A beach with no sand
Imagine you’re at a beach with no sand - but countless tiny shells! That’s Shell Beach. The water here is highly saline, and together with the high temperatures generates ideal breeding conditions for shells. Shell predators cannot cope with them and so the shells can live virtually untouched. Strong winds single out the shells and deposit them with each tide on the beach. Layers are known to build up to 9 metres.
This beach especially thrills Japanese visitors because the pollution levels in their own country do not allow many shells to occur on its beaches. So to them Shell Beach, not Monkey Mia, is the prime attraction of Shark Bay.
According to the local tour guide Shell Beach stretches almost all the length of Lharidon Bight (about 110 km), not just the small line tourists are brought to. The old layers of shells harden with time until you can virtually saw them into solid blocks and use them to build houses.

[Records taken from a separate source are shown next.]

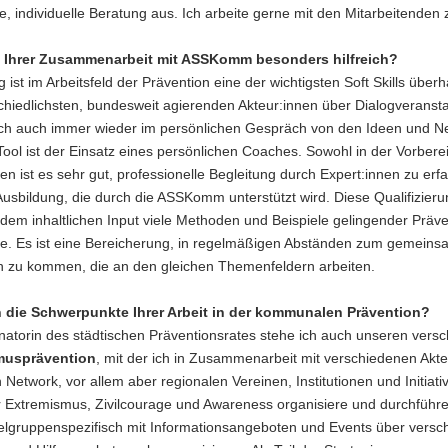
e, individuelle Beratung aus. Ich arbeite gerne mit den Mitarbeitenden
n Ihrer Zusammenarbeit mit ASSKomm besonders hilfreich?
 ist im Arbeitsfeld der Prävention eine der wichtigsten Soft Skills üb
chiedlichsten, bundesweit agierenden Akteur:innen über Dialogveransta
e ich auch immer wieder im persönlichen Gespräch von den Ideen und 
Tool ist der Einsatz eines persönlichen Coaches. Sowohl in der Vorbere
en ist es sehr gut, professionelle Begleitung durch Expert:innen zu e
usbildung, die durch die ASSKomm unterstützt wird. Diese Qualifizierung
dem inhaltlichen Input viele Methoden und Beispiele gelingender Präve
le. Es ist eine Bereicherung, in regelmäßigen Abständen zum gemein
zu kommen, die an den gleichen Themenfeldern arbeiten.
 die Schwerpunkte Ihrer Arbeit in der kommunalen Prävention?
inatorin des städtischen Präventionsrates stehe ich auch unseren ver
musprävention
, mit der ich in Zusammenarbeit mit verschiedenen Akte
 Network, vor allem aber regionalen Vereinen, Institutionen und Initia
er Extremismus, Zivilcourage und Awareness organisiere und durchführ
zielgruppenspezifisch mit Informationsangeboten und Events über vers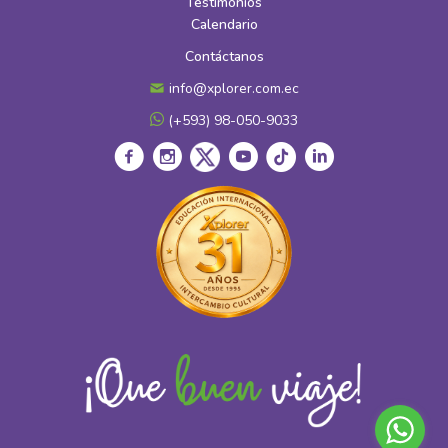
Testimonios
Calendario
Contáctanos
info@xplorer.com.ec
(+593) 98-050-9033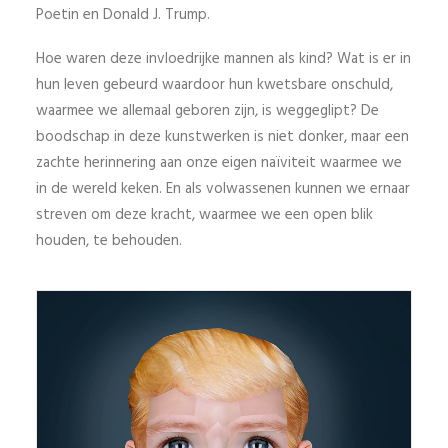
Poetin en Donald J. Trump.
Hoe waren deze invloedrijke mannen als kind? Wat is er in
hun leven gebeurd waardoor hun kwetsbare onschuld,
waarmee we allemaal geboren zijn, is weggeglipt? De
boodschap in deze kunstwerken is niet donker, maar een
zachte herinnering aan onze eigen naïviteit waarmee we
in de wereld keken. En als volwassenen kunnen we ernaar
streven om deze kracht, waarmee we een open blik
houden, te behouden.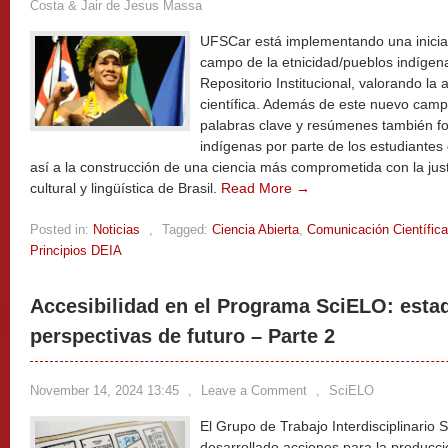
Costa & Jair de Jesus Massa
UFSCar está implementando una iniciati
campo de la etnicidad/pueblos indígen
Repositorio Institucional, valorando la 
científica. Además de este nuevo campo
palabras clave y resúmenes también f
indígenas por parte de los estudiantes
así a la construcción de una ciencia más comprometida con la justi
cultural y lingüística de Brasil.
Read More →
Posted in:
Noticias
,
Tagged:
Ciencia Abierta
,
Comunicación Científica
Principios DEIA
Accesibilidad en el Programa SciELO: estad
perspectivas de futuro – Parte 2
November 14, 2024 13:45
,
Leave a Comment
,
SciELO
El Grupo de Trabajo Interdisciplinario 
desarrollado acciones para la producció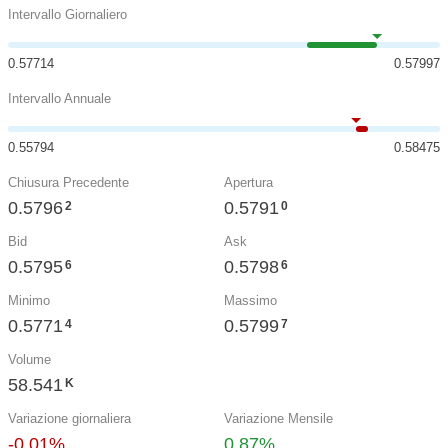
Intervallo Giornaliero
0.57714
0.57997
Intervallo Annuale
0.55794
0.58475
Chiusura Precedente
Apertura
0.5796
0.5791
2
0
Bid
Ask
0.5795
0.5798
6
6
Minimo
Massimo
0.5771
0.5799
4
7
Volume
58.541
K
Variazione giornaliera
Variazione Mensile
-0.01%
0.87%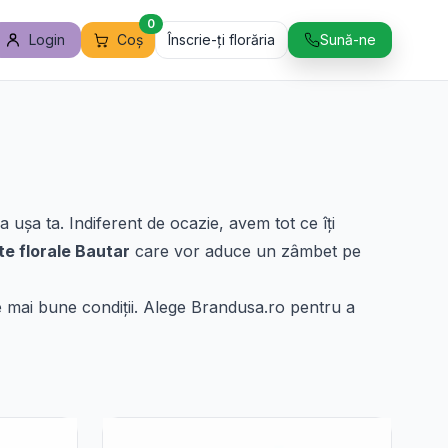
0
Login
Coș
Înscrie-ți florăria
Sună-ne
a ușa ta. Indiferent de ocazie, avem tot ce îți
e florale Bautar
care vor aduce un zâmbet pe
 cele mai bune condiții. Alege Brandusa.ro pentru a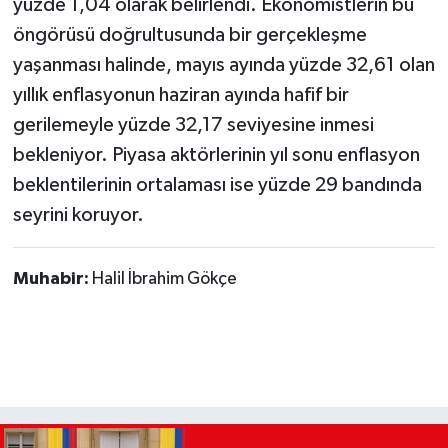
yüzde 1,04 olarak belirlendi. Ekonomistlerin bu
öngörüsü doğrultusunda bir gerçekleşme
yaşanması halinde, mayıs ayında yüzde 32,61 olan
yıllık enflasyonun haziran ayında hafif bir
gerilemeyle yüzde 32,17 seviyesine inmesi
bekleniyor. Piyasa aktörlerinin yıl sonu enflasyon
beklentilerinin ortalaması ise yüzde 29 bandında
seyrini koruyor.
Muhabir:
Halil İbrahim Gökçe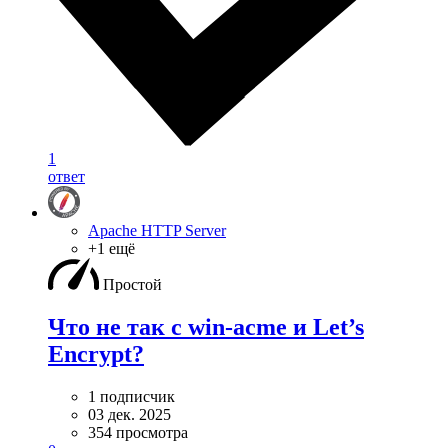
1
ответ
Apache HTTP Server
+1 ещё
Простой
Что не так с win-acme и Let’s
Encrypt?
1 подписчик
03 дек. 2025
354 просмотра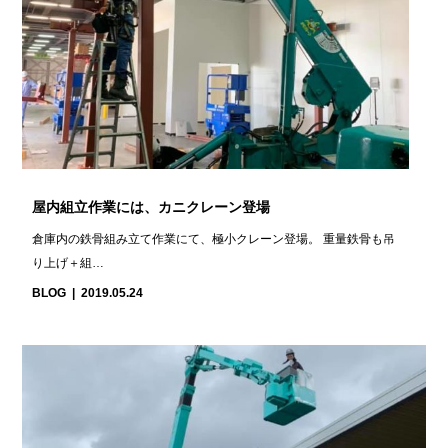
屋内組立作業には、カニクレーン登場
倉庫内の鉄骨組み立て作業にて、極小クレーン登場。 重量鉄骨も吊
り上げ＋組…
BLOG
2019.05.24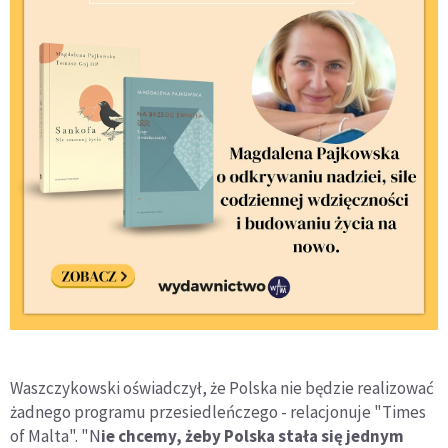
Waszczykowski oświadczył, że Polska nie będzie realizować
żadnego programu przesiedleńczego - relacjonuje "Times
of Malta". "N
ie chcemy, żeby Polska stała się jednym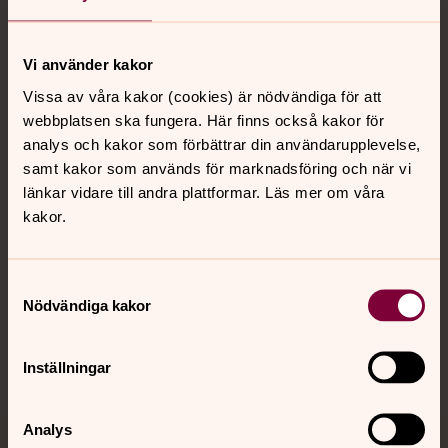
Vi använder kakor
Kontakt
Vissa av våra kakor (cookies) är nödvändiga för att
webbplatsen ska fungera. Här finns också kakor för
analys och kakor som förbättrar din användarupplevelse,
Kalender
samt kakor som används för marknadsföring och när vi
länkar vidare till andra plattformar. Läs mer om våra
kakor.
Hitta snabbt
Samtyckesval
Sociala kanaler
Nödvändiga kakor
Inställningar
Analys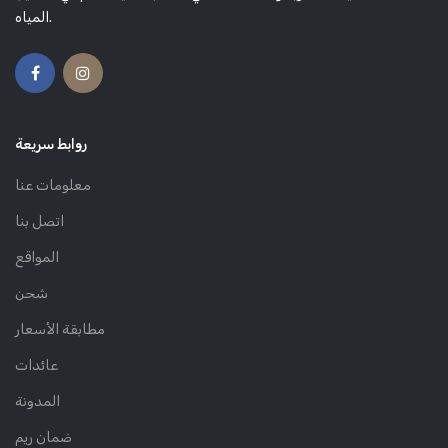
المياه.
روابط سريعة
معلومات عنا
اتصل بنا
المواقع
شحن
مطابقة الأسعار
عائدات
المدونة
ضمان ريم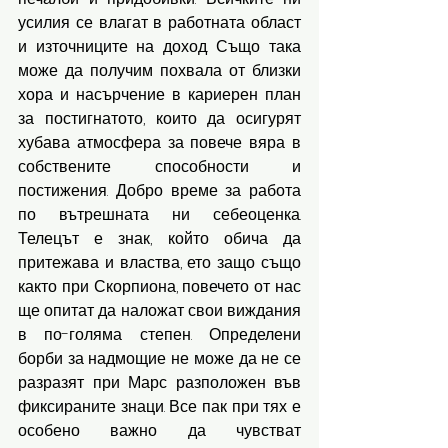
усилия се влагат в работната област 
и източниците на доход. Също така 
може да получим похвала от близки 
хора и насърчение в кариерен план 
за постигнатото, които да осигурят 
хубава атмосфера за повече вяра в 
собствените способности и 
постижения. Добро време за работа 
по вътрешната ни себеоценка. 
Телецът е знак, който обича да 
притежава и властва, ето защо също 
както при Скорпиона, повечето от нас 
ще опитат да наложат свои виждания 
в по-голяма степен. Определени 
борби за надмощие не може да не се 
разразят при Марс разположен във 
фиксираните знаци. Все пак при тях е 
особено важно да чувстват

The newly arrived shells are ground into powder which is rich in calcium and used for bird or chicken feed so these animals develop a hard egg shell.
Another attraction at Shell Beach is the stromatolite growth. Do not mix this up with the actual (large) stromatolites at Hamelin Pool. The ones at Shell Beach are very, very small and only visible at low tide and when the wind is calm. But as an inexpensive alternative to a tour to Hamelin Pool they’re quite interesting.
If you’re into geology you might want to read about the Stromatolites at Lake Thetis (Pinnacles National Park).
Eagle Bluff lookout
If you take a tour to Shell Beach you’ll probably visit Eagle Bluff on the way as well. From this lookout on top of a steep cliff you can watch birds nesting on the islands below, sharks looking for prey near the shore and white hills in the far distance, where salt is shipped for Japan and Indonesia.